American motorcycle racer

Tim Ferry II (born March 18, 1975) is an American former professional motocross and supercross racer. He competed in the AMA Supercross Championships and AMA Motocross Championships for 18 seasons from 1992 to 2009, finishing in the top five in the season standings a total of 10 times. Ferry was a four-time member of the U.S. Motocross des Nations team.

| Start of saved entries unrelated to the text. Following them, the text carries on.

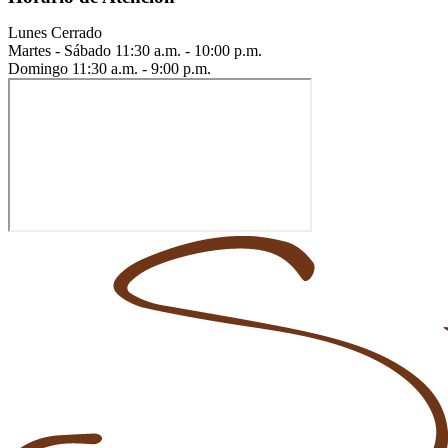
Lunes
Cerrado
Martes - Sábado
11:30 a.m. - 10:00 p.m.
Domingo
11:30 a.m. - 9:00 p.m.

==Motocross racing career==
Ferry began his amateur career with the Kawasaki factory racing team in the late 1980s and early 1990s. He turned professional in 1992 and won his first 125cc national championship race riding for Suzuki at the 1995 Highpoint Raceway National held in Mt. Morris, Pennsylvania. In 1997, he won the AMA 125 East supercross championship riding for Suzuki.

Ferry moved up to the 250cc class the following year and started riding for Yamaha with the world class mechanic Steve Matthes by his side. In 2001 he started riding on a 426cc four-stroke. He won his first 250 cc Motocross race that same year. In 2007, Ferry won the 450cc Washougal National race and was leading the championship but, faded towards the end of the season and placed fourth in the final standings. He represented the United States at the 2007 Motocross des Nations alongside teammates Ricky Carmichael and Ryan Villopoto as the Americans won the event. Ferry placed second to James Stewart Jr. in the 2008 AMA MX national championship for 450cc motorcycles. He was chosen once again to represent the United States at the 2008 Motocross des Nations, where he and his teammates Stewart and Villopoto repeated as winners of the event. Ferry retired after the 2009 season.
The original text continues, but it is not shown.